__Exercise details__
Nothing but the pictures should be left out when the entries below are duplicated.

══ Material for the task

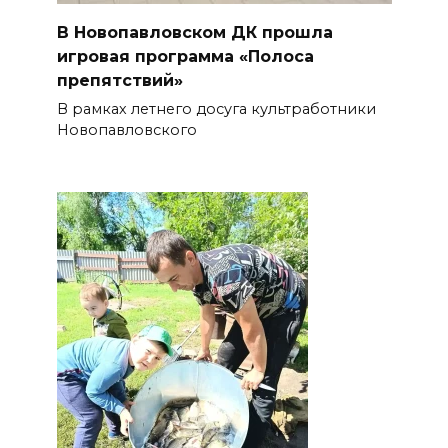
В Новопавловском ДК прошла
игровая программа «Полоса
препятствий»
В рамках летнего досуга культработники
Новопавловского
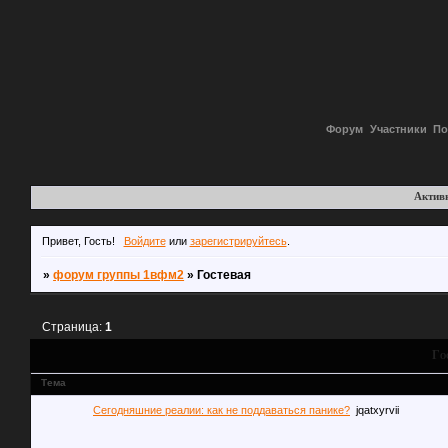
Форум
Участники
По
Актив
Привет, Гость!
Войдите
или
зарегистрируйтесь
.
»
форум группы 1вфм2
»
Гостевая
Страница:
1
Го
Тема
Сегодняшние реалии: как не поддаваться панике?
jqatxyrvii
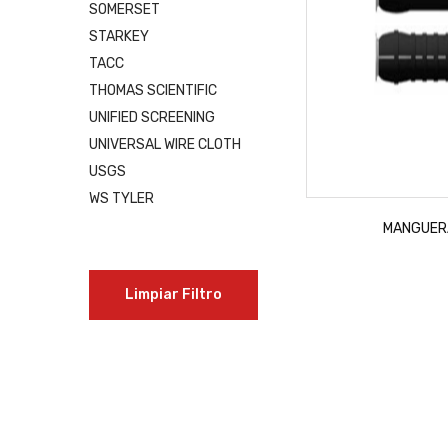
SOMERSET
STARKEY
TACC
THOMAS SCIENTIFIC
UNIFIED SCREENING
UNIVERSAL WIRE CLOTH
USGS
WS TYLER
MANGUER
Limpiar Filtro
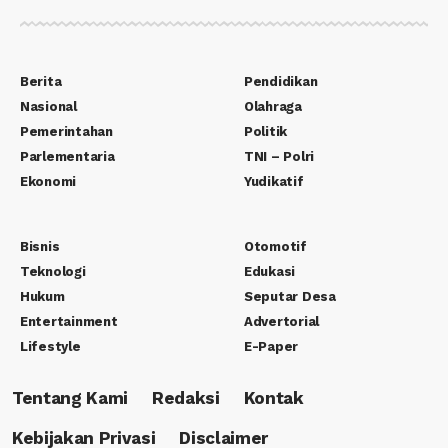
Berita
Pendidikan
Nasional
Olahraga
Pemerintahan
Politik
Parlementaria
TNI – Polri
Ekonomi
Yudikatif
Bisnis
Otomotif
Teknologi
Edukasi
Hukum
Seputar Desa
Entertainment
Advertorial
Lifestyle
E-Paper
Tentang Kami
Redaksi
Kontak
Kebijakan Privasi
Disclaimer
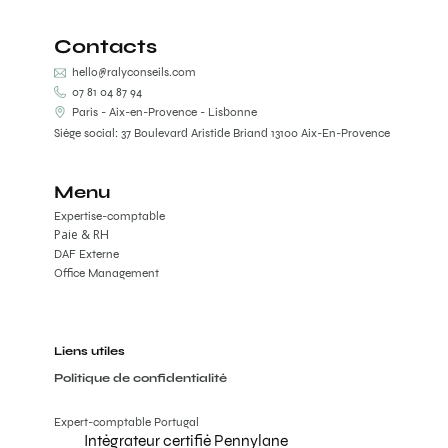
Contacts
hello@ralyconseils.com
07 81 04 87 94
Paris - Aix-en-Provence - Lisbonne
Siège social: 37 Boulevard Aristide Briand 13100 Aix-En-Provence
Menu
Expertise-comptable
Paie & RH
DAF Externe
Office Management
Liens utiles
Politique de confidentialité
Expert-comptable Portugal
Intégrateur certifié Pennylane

════

__Answer box__
В Новопавловском ДК прошла
игровая программа «Полоса
препятствий»
В рамках летнего досуга культработники
Новопавловского
Форум
Участники
По
Актив
Привет, Гость!
Войдите
или
зарегистрируйтесь
.
»
форум группы 1вфм2
»
Гостевая
Страница:
1
Го
Тема
Сегодняшние реалии: как не поддаваться панике?
jqatxyrvii
SOMERSET
STARKEY
TACC
THOMAS SCIENTIFIC
UNIFIED SCREENING
UNIVERSAL WIRE CLOTH
USGS
WS TYLER
MANGUER
Limpiar Filtro
Berita
Pendidikan
Nasional
Olahraga
Pemerintahan
Politik
Parlementaria
TNI – Polri
Ekonomi
Yudikatif
Bisnis
Otomotif
Teknologi
Edukasi
Hukum
Seputar Desa
Entertainment
Advertorial
Lifestyle
E-Paper
Tentang Kami
Redaksi
Kontak
Kebijakan Privasi
Disclaimer
Contacts
hello@ralyconseils.com
07 81 04 87 94
Paris - Aix-en-Provence - Lisbonne
Siège social: 37 Boulevard Aristide Briand 13100 Aix-En-Provence
Menu
Expertise-comptable
Paie & RH
DAF Externe
Office Management
Liens utiles
Politique de confidentialité
Expert-comptable Portugal
Intégrateur certifié Pennylane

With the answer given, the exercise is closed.